■ THE TASK: Which lines in the listing below contain "Schüler"? Copy each of them.

■ SUPPLIED INFORMATION:
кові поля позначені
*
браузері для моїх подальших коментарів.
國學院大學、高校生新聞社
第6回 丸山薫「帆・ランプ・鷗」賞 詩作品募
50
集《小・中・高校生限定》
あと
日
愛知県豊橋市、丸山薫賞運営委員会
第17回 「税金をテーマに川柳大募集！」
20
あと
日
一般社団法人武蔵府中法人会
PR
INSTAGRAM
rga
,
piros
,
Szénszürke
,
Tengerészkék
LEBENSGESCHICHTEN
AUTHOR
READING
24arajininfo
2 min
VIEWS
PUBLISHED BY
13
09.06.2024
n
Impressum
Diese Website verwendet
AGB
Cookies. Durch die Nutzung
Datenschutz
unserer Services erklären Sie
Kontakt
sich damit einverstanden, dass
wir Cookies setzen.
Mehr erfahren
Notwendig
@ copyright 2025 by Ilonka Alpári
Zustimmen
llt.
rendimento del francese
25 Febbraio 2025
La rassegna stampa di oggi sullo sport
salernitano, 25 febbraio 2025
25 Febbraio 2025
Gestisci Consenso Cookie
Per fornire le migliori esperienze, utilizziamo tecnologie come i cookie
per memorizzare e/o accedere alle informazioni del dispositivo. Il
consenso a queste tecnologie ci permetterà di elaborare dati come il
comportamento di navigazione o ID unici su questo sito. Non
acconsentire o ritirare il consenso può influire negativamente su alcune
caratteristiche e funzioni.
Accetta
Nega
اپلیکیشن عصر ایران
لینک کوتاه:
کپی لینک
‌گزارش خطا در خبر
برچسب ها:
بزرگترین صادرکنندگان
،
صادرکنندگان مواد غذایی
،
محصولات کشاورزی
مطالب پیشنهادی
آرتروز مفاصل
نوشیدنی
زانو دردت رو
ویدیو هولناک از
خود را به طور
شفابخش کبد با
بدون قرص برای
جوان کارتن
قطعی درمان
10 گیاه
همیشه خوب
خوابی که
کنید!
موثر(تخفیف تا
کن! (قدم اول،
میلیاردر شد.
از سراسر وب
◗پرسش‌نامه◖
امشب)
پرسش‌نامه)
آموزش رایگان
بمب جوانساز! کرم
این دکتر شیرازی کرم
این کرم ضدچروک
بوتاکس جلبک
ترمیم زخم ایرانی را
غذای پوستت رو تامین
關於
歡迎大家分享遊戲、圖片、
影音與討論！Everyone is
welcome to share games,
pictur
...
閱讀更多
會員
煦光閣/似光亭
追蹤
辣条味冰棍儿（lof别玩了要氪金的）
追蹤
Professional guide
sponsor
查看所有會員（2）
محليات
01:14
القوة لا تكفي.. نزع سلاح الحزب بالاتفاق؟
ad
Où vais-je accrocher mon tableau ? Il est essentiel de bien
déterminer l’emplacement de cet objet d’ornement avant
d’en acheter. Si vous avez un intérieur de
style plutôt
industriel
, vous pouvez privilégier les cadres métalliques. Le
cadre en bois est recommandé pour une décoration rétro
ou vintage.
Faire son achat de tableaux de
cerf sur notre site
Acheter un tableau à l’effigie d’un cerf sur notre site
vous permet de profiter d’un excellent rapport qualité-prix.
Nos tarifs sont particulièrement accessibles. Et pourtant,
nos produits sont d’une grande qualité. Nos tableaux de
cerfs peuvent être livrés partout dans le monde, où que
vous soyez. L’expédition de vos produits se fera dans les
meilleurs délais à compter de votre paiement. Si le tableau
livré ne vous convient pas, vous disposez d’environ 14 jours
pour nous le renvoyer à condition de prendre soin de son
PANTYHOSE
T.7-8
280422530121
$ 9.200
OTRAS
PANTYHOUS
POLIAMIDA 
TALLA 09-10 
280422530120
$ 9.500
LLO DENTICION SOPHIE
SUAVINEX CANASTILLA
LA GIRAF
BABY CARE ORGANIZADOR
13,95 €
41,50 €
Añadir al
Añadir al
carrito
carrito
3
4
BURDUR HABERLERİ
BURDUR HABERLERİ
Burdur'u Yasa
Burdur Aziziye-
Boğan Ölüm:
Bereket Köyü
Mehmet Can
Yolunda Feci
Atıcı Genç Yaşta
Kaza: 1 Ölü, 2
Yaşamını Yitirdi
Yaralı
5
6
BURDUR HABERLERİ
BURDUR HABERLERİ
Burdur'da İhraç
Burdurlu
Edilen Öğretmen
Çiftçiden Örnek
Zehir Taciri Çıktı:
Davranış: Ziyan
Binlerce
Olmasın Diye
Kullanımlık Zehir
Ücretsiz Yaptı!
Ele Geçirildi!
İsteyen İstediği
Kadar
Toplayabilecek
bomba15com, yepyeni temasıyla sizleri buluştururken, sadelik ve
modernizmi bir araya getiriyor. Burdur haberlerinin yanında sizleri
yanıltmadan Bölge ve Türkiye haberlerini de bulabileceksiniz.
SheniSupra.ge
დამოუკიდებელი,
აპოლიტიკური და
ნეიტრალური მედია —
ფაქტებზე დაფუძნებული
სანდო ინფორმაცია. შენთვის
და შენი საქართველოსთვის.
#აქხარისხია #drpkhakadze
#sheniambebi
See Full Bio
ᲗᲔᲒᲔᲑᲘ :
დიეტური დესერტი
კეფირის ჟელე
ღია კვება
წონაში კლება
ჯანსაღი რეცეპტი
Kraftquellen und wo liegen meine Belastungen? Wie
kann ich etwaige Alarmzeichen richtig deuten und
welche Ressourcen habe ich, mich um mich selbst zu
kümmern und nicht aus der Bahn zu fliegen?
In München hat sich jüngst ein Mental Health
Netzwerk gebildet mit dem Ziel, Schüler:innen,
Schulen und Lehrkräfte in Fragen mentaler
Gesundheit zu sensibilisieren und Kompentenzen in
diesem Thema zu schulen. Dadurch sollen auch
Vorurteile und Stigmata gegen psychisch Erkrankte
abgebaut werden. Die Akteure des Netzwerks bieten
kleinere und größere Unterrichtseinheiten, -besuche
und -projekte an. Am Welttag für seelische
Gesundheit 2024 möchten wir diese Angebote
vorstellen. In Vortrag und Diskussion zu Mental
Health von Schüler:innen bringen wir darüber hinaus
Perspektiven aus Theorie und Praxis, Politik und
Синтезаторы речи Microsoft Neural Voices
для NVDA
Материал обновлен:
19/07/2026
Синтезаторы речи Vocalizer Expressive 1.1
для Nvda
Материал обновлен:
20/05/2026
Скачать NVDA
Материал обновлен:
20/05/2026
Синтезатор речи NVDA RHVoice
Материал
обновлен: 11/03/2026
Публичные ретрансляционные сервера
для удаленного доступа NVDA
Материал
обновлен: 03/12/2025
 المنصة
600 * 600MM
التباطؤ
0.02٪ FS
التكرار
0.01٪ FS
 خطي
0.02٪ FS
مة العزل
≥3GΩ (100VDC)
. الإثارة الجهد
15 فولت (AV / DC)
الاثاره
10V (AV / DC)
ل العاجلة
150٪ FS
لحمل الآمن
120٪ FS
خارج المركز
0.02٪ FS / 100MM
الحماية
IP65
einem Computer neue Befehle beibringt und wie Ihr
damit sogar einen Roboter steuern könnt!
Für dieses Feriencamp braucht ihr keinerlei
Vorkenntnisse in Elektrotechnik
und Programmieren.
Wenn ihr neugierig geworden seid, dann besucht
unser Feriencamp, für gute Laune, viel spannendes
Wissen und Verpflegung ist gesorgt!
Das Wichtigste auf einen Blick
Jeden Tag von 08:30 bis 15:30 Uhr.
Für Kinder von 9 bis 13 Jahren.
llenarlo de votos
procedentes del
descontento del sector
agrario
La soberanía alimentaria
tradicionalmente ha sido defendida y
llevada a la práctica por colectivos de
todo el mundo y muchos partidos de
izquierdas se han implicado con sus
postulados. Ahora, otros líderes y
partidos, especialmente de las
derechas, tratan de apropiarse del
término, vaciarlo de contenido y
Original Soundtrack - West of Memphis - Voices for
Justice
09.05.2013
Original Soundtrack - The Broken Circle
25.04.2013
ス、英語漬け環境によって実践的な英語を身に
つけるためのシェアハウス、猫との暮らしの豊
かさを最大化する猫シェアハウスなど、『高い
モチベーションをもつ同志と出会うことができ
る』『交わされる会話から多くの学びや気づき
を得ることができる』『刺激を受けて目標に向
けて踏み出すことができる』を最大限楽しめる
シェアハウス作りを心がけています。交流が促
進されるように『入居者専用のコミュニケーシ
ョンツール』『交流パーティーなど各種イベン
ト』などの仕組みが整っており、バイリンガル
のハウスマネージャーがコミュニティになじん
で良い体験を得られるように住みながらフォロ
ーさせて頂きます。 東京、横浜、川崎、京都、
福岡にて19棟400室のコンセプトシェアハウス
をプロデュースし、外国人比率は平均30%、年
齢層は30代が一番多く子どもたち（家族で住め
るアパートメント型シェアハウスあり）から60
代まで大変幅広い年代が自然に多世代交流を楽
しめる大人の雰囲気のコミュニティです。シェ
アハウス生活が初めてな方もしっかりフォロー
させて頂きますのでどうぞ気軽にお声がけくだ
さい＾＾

■ TASK RESULT:
Netzwerk gebildet mit dem Ziel, Schüler:innen,
Health von Schüler:innen bringen wir darüber hinaus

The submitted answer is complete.